I stopped at a table of 78s and picked up a record featuring the tamburitza, a stringed, mandolin-like instrument that my father, the son of Croatian immigrants, has kept hung near his bed for as long as I can remember. The dealer standing behind it was in his early sixties, with curly, dark gray hair and a paper name tag stuck to his T-shirt: Elliot Jackson. He had come to the Hilton from New Hope, Pennsylvania, and to America from England before that. Jackson had gotten into 78s as a teenager. Blues records, mostly. “I remember buying some records at auction from the States, and unless I’m completely mistaken, I believe the person selling them was John Fahey—that John Fahey,” he sa
id.
Born in Washington, DC, in 1939 and raised in Takoma Park, Maryland, John Fahey is frequently invoked by 78 collectors as a kind of rogue idol. In pictures of him from his young adulthood, he has a confrontational slant to his face, blue eyes so sharp it almost smarts to look at them. He would later become feted for his instrumental acoustic guitar figures—rich, distantly tortured compositions that were idolized by rock musicians with avant-garde leanings, like Sonic Youth and the producer Jim O’Rourke, who heard something ghostly and eternal in them. There is a sense, in his work, of deep heartache and vexation. (“Fahey and myself are playing frustrated little symphonies on guitar,” his friend and colleague Robbie Basho once said.)
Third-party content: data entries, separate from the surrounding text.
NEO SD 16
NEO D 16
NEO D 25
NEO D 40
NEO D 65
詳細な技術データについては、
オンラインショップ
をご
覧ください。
Before he was a guitarist with a name worth dropping downtown, Fahey was a 78 rpm record collector; the two practices were acutely intertwined. He started canvasing for 78s under the tutelage of the musicologist and collector Dick Spottswood, scouring the South first for country and bluegrass records, then for primitive country blues 78s by the likes of Skip James and Charley Patton. In 1964, Fahey was part of the team (along with Henry Vestine of Canned Heat and Bill Barth of the Insect Trust) that found James convalescing in a Mississippi hospital. James and Fahey did not become fast friends. (“I didn’t like him, and he didn’t like me,” Fahey later told the writer Eddie Dean, and confirmed his virulence in his part-autobiographical, part-fictionalized book How Bluegrass Music Destroyed My Life, in which he calls James an “obnoxious, bitter, hateful old creep.”)
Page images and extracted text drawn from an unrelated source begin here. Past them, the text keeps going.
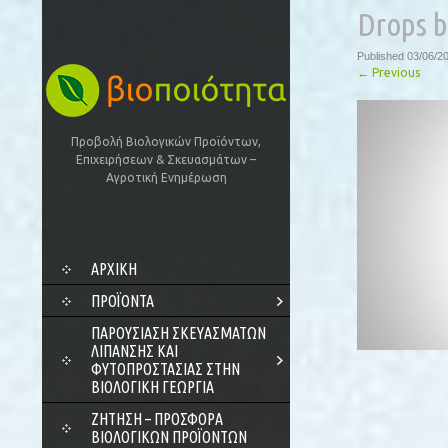
Drops b
Published
03/06/2
←
Previous
Προβολή Βιολογικών Προϊόντων,
Επιχειρήσεων & Σκευασμάτων –
Αγροτική Ενημέρωση
SKIP
ΑΡΧΙΚΗ
TO
CONTENT
ΠΡΟΪΌΝΤΑ
ΠΑΡΟΥΣΊΑΣΗ ΣΚΕΥΑΣΜΆΤΩΝ
ΛΊΠΑΝΣΗΣ ΚΑΙ
ΦΥΤΟΠΡΟΣΤΑΣΊΑΣ ΣΤΗΝ
ΒΙΟΛΟΓΙΚΉ ΓΕΩΡΓΊΑ
ΖΗΤΗΣΗ – ΠΡΟΣΦΟΡΑ
ΒΙΟΛΟΓΙΚΩΝ ΠΡΟΪΟΝΤΩΝ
Fahey eventually wrote a master’s thesis on Patton (A Textual and Musicological Analysis of the Repertoire of Charley Patton) for UCLA’s folklore program. He already had a sense of the ways in which white blues fans were unduly aroused by the supreme otherness of black, prewar blues musicians. Years earlier, in 1959, he’d thought up a performance moniker for himself: Blind Joe Death. It was a vicious send-up. He would totter onstage wearing dark sunglasses, someone helping him to his chair by the elbow. Blind Joe Death, it was written, played a guitar made from a baby’s coffin.